*Assigned task*: Please return every line in the following data that includes the string "ÜRÜNLERİ".

*Task input*:
= = = = =

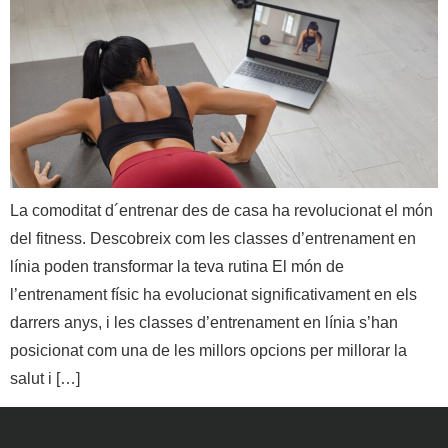
La comoditat d´entrenar des de casa ha revolucionat el món
del fitness. Descobreix com les classes d’entrenament en
línia poden transformar la teva rutina El món de
l’entrenament físic ha evolucionat significativament en els
darrers anys, i les classes d’entrenament en línia s’han
posicionat com una de les millors opcions per millorar la
salut i […]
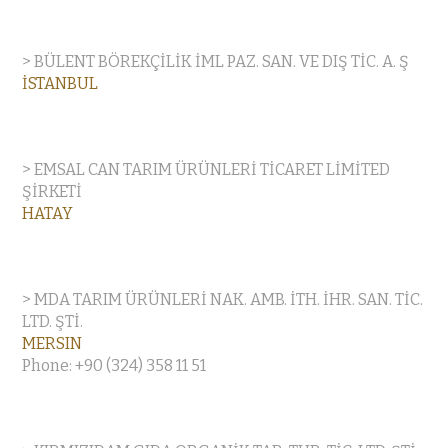
> BÜLENT BÖREKÇİLİK İML PAZ. SAN. VE DIŞ TİC. A. Ş
İSTANBUL
> EMSAL CAN TARIM ÜRÜNLERİ TİCARET LİMİTED
ŞİRKETİ
HATAY
> MDA TARIM ÜRÜNLERİ NAK. AMB. İTH. İHR. SAN. TİC.
LTD. ŞTİ.
MERSIN
Phone: +90 (324) 358 11 51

= = = = =

*Written answer*:
> EMSAL CAN TARIM ÜRÜNLERİ TİCARET LİMİTED
> MDA TARIM ÜRÜNLERİ NAK. AMB. İTH. İHR. SAN. TİC.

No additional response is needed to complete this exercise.